The MBA program taught me how to learn. I had very poor study habits as an undergraduate, and I was fairly content cruising through classes without investing in textbooks and getting Cs. The GSM, along with my five years of previous corporate experience, was the perfect combination for molding me into a “student.” The experiences in group collaboration, my relationships with the professors and the small community that encouraged risk taking helped me grow my passion for lifelong learning.
What is the most significant thing that’s happened to you since graduating?
The San Francisco Giants 2010 run to the World Championship was a pivotal point in my career. I was the general manager at MillerCoors for Northern California and Hawaii at the time, working with an amazing group of professionals at the Giants organization, led by Jason Pearl. I negotiated and executed a corporate partnership with the Giants in February 2010 that placed Coors Light on the scoreboard in center field. We continued to leverage the branding by designing and building the “Coors Light Silver Bullpen” seats and deck. We were way over budget, so before we began construction, I told the Giants and asked them if they just wanted the cash value of the project instead of having the “party deck” built. They said absolutely not, and from that point forward we were locked in and committed as partners in bringing a greater baseball experience to Giants fans.
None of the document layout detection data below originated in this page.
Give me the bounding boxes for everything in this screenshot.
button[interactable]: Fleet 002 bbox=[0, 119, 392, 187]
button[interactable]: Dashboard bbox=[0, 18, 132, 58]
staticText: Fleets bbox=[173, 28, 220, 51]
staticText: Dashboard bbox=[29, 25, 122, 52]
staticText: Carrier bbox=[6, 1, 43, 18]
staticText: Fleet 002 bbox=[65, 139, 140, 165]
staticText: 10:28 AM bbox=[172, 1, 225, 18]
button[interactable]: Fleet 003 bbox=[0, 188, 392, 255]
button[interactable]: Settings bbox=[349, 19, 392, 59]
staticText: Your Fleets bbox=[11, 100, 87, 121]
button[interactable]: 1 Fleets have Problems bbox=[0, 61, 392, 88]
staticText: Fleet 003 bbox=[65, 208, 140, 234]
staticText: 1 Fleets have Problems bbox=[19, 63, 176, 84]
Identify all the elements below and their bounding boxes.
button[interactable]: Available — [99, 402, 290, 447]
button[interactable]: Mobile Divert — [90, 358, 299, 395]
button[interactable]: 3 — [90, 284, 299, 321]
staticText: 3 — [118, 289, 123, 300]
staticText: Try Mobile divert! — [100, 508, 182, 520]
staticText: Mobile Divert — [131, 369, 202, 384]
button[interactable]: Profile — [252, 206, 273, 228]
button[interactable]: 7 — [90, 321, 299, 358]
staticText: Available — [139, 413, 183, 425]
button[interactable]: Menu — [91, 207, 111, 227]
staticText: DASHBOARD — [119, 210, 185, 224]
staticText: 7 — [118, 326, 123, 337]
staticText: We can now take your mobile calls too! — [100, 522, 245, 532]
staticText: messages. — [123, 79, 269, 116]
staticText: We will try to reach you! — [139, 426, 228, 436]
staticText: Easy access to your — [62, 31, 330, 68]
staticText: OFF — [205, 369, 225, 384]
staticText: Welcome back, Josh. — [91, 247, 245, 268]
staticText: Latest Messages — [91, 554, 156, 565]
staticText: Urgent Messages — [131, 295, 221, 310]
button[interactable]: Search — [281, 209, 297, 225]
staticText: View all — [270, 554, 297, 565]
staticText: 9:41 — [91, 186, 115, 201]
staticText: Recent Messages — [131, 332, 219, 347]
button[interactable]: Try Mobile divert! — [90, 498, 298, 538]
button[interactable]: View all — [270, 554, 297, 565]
We attended the All-Star game together in 2010, celebrated the playoffs and World Series together, and even rode in the parade together. It was a very special relationship that I still cherish.
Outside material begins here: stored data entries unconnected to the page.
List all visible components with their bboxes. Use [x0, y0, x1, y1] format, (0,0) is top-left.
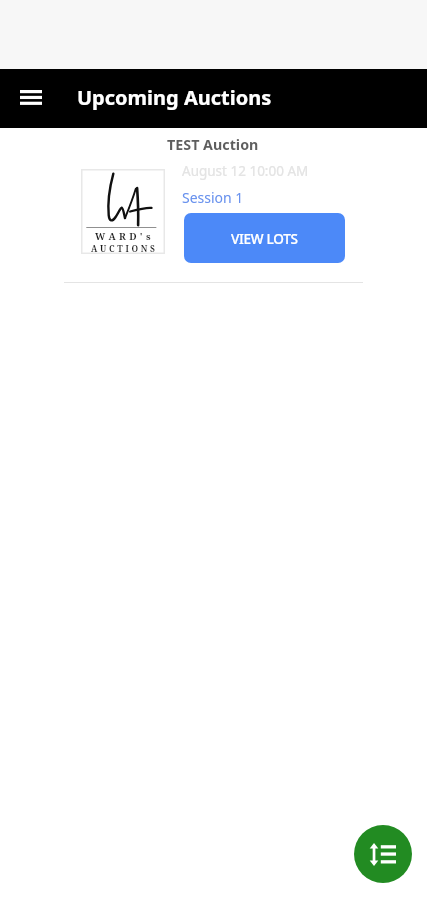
button[interactable]: VIEW LOTS — [184, 213, 345, 263]
staticText: Upcoming Auctions — [77, 84, 272, 111]
staticText: A U C T I O N S — [91, 243, 156, 254]
staticText: W A R D ' s — [95, 230, 151, 243]
staticText: VIEW LOTS — [231, 229, 298, 248]
staticText: Session 1 — [182, 188, 244, 207]
button[interactable]: Menu — [7, 75, 55, 123]
button[interactable]: Sort — [354, 825, 412, 883]
staticText: TEST Auction — [167, 135, 259, 154]
staticText: August 12 10:00 AM — [182, 162, 309, 180]
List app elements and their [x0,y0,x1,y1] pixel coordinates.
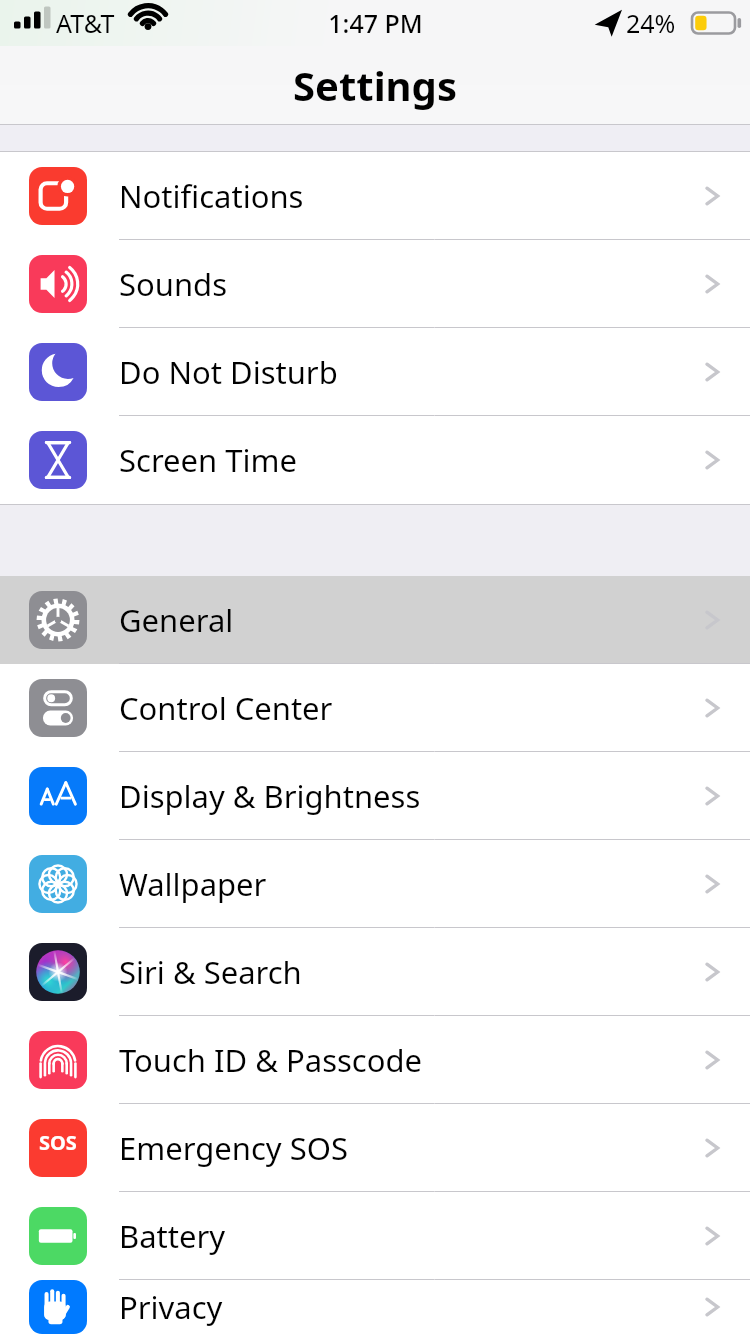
button[interactable]: Privacy [0,1280,750,1334]
button[interactable]: Notifications [0,152,750,240]
staticText: Settings [293,58,457,112]
staticText: Siri & Search [119,951,302,993]
staticText: 24% [626,6,676,40]
button[interactable]: Control Center [0,664,750,752]
button[interactable]: Siri & Search [0,928,750,1016]
staticText: Control Center [119,687,333,729]
staticText: Display & Brightness [119,775,421,817]
staticText: General [119,599,234,641]
button[interactable]: Battery [0,1192,750,1280]
staticText: Screen Time [119,439,297,481]
staticText: Notifications [119,175,304,217]
button[interactable]: Do Not Disturb [0,328,750,416]
staticText: 1:47 PM [328,6,423,40]
button[interactable]: Touch ID & Passcode [0,1016,750,1104]
staticText: Emergency SOS [119,1127,348,1169]
staticText: Sounds [119,263,228,305]
staticText: Do Not Disturb [119,351,338,393]
staticText: SOS [39,1129,77,1156]
button[interactable]: Wallpaper [0,840,750,928]
button[interactable]: Sounds [0,240,750,328]
staticText: Wallpaper [119,863,267,905]
staticText: AT&T [56,6,115,40]
staticText: Battery [119,1215,226,1257]
button[interactable]: Emergency SOS [0,1104,750,1192]
button[interactable]: Display & Brightness [0,752,750,840]
button[interactable]: General [0,576,750,664]
staticText: Privacy [119,1286,223,1328]
staticText: Touch ID & Passcode [119,1039,423,1081]
button[interactable]: Screen Time [0,416,750,504]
And I’m very proud of the Coors Light Silver Bullpen. It was my vision: I drew it up on a napkin, and now it’s there forever. My favorite thing to do at AT&T Park is to walk up to people sitting in those special seats, tap them on the shoulder and say: “How did you get these seats?” They turn around with a huge smile and say, “You’ll never believe it. I just went online and there they were, priced like every other seat! Isn’t this the best seat in the ballpark?” And I smile…. Who would have ever thought we could make baseball fans say that the best seat in any ballpark was in center field!
Your favorite GSM memory?
Access to the professors in a social setting. We had one professor who played soccer with us on an intramural team. Another hosted poker night. Yet another would join us for beers downtown. When you’re an undergrad, the professors are adults and you’re still kind of a kid. But what was really empowering and motivating about the GSM was when the professors took off their professor hats and interacted with us as members of the School’s community. To this day I still keep in touch with a few of my favorite professors.
How do you support and participate in the GSM now? Why is it important to support graduate business education?
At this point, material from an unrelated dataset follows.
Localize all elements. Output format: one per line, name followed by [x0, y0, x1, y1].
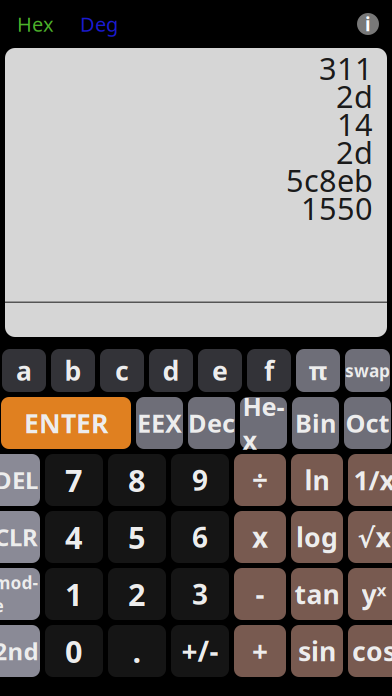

It’s important to support the GSM because there are students there now—every year—who have made their commitment to the GSM based on our collective progress. They may not know you by name but there are there because of you. You’re connected and will always be connected to the GSM. I believe all the School’s graduates should be willing and eager to give back in service and financial support. I’m so proud of the growth and recognition that the School has received in recent years. Dean Currall has done a tremendous job building up the GSM as a world class business school!
Anything else you’d like to share?
Shelly and I have four wonderful boys, ages 12, 10, 7 and 3. Since I graduated in 2001 we’ve lived in Hawaii and now we’re back in El Dorado Hills. I’d love to attend more GSM events than I do, but with our days are filled with Little League, swim team, soccer, theater, basketball and, of course, school activities.